- _Description of the task_
Your task is to repeat exactly the lines below between the line holding "Процесс управления рисками в Эн+ начинается" and the line holding "Для повышения культуры", inclusive, and only those.
****************************************
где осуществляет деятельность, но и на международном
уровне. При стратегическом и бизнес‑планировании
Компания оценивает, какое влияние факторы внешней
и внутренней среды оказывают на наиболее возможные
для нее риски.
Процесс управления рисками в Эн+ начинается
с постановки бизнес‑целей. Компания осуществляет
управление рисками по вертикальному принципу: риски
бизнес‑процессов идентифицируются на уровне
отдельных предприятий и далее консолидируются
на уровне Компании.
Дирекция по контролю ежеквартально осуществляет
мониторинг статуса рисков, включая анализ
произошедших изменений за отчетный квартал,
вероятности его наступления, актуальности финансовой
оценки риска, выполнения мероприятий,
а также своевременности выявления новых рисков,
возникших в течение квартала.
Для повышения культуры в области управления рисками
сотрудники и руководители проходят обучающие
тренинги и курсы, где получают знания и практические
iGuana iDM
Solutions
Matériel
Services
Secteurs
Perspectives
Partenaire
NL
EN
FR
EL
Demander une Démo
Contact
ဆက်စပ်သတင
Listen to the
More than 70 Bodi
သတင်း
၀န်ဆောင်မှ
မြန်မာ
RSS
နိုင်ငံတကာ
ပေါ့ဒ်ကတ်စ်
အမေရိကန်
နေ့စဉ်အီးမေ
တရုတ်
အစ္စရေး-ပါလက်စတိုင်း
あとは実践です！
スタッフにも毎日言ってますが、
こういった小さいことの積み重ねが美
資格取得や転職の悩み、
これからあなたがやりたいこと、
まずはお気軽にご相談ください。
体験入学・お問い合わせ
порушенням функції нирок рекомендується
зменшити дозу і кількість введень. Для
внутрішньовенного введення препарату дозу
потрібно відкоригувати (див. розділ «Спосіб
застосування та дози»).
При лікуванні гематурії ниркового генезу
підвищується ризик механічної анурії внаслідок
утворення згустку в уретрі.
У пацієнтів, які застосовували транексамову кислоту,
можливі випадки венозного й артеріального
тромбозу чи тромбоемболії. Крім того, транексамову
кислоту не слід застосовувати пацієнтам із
****************************************
- _Finished exercise_
Процесс управления рисками в Эн+ начинается
с постановки бизнес‑целей. Компания осуществляет
управление рисками по вертикальному принципу: риски
бизнес‑процессов идентифицируются на уровне
отдельных предприятий и далее консолидируются
на уровне Компании.
Дирекция по контролю ежеквартально осуществляет
мониторинг статуса рисков, включая анализ
произошедших изменений за отчетный квартал,
вероятности его наступления, актуальности финансовой
оценки риска, выполнения мероприятий,
а также своевременности выявления новых рисков,
возникших в течение квартала.
Для повышения культуры в области управления рисками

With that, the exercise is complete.